I would greatly appreciate any information on the New Holland 568 baler made for Australia I think?

Is it the same as an American 575? What are the specs of a 568 and what years were they made?

I just a bought a service manual on Standard and Heavy Duty Knotters by Ford New Holland but the 568 model was not in there. Which model should I base the knotters on etc?

Was the 568 small square baler a good model? Are you still able to get parts?

THANKS HEAPS


----------



## Coondle (Aug 28, 2013)

I am not terribly familiar with the NH 568 but there does not seem many giving you a response, so here goes 

The 568 and 570 balers are different in a number of respects.

They are not the same capacity, the 568 is I think rated at 72 or 73c strokes per minute whereas the 570 at 93 per minute.

To calculate capacity assuming approx 12 or 13 strokes (Slices or biscuits) per bale you get

72 strokes x 60 minutes divided by 12 gives 360 bales per hour and allowing for some at 13 rating is therefore 350 bales per hour for the 568

The same calculation for the 570 gives 450 per hour.

The 568 has a lower power requirement due to lower output.

The 570 according to NH needs 62 pto hp.

The 568 cross transfer system is similar to the old Australian built 317 with a bar carrying 2 sets of forks travelling an oval shaped trajectory to move the hay into the chamber .

Packing to one side of the bale or the other is adjusted by moving the walrus looking alloy forks back or forward on the carrier bar.

Moving the forks to the left puts more hay to the left side of the bale. (stand at the rear looking forward to determine left or right). Very fine adjustment is available as the forks can be loosened to slide on the bar, furtermore the penetration of the alloy forks is also adjustable also affecting bale shape.

The 570 has two paired rotors, in Australia generally of a tear drop shape, whereas elsewhere the rotors are more a straight arm. The hay is then packed into the chamber by a pair of rotating packer forks.

Adjusting the placement of hay into the chamber on the 570 is achieved by altering the anchor points of the spring loaded link connecting the upper part of the forks to the frame of the baler. 9 combinations are available.

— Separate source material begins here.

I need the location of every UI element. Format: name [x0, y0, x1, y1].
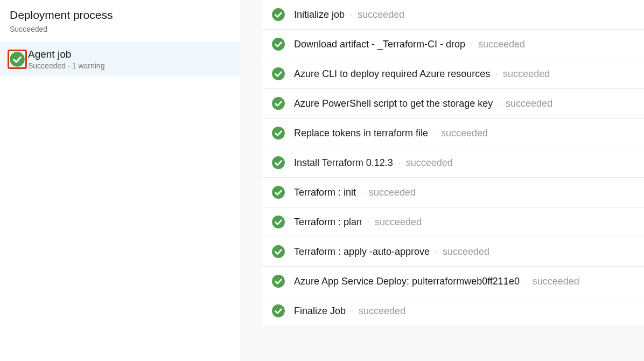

In regard to knotters, all NH balers are similar but not identical. The system and adjustments are very very similar. There can be subtle differences eg the location of the knotter brake or the detail of how the knotter is assembled on the knotter shaft.

The sequence of operation is identical, the functions of each component are identical.

Both are good balers and it becomes a question of what machines are available to you, both are superseded model numbers for NH but there are I believe very little differences for the updated model numbers. Case have a range of identical balers after having to abandon their in-line examples when the CNH merger took place.

The smaller capacity 568 machine should be cheaper than the equivalent age/condition 570.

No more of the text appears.